Data records -

________________________________________

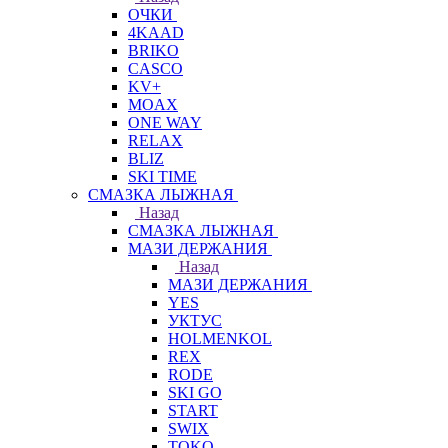
ОЧКИ
4KAAD
BRIKO
CASCO
KV+
MOAX
ONE WAY
RELAX
BLIZ
SKI TIME
СМАЗКА ЛЫЖНАЯ
Назад
СМАЗКА ЛЫЖНАЯ
МАЗИ ДЕРЖАНИЯ
Назад
МАЗИ ДЕРЖАНИЯ
YES
УКТУС
HOLMENKOL
REX
RODE
SKI GO
START
SWIX
TOKO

________________________________________

Task goal -
Only the text of the records belongs in the answer; reproduce it verbatim, with no pictures.

Solved problem -
ОЧКИ
4KAAD
BRIKO
CASCO
KV+
MOAX
ONE WAY
RELAX
BLIZ
SKI TIME
СМАЗКА ЛЫЖНАЯ
Назад
СМАЗКА ЛЫЖНАЯ
МАЗИ ДЕРЖАНИЯ
Назад
МАЗИ ДЕРЖАНИЯ
YES
УКТУС
HOLMENKOL
REX
RODE
SKI GO
START
SWIX
TOKO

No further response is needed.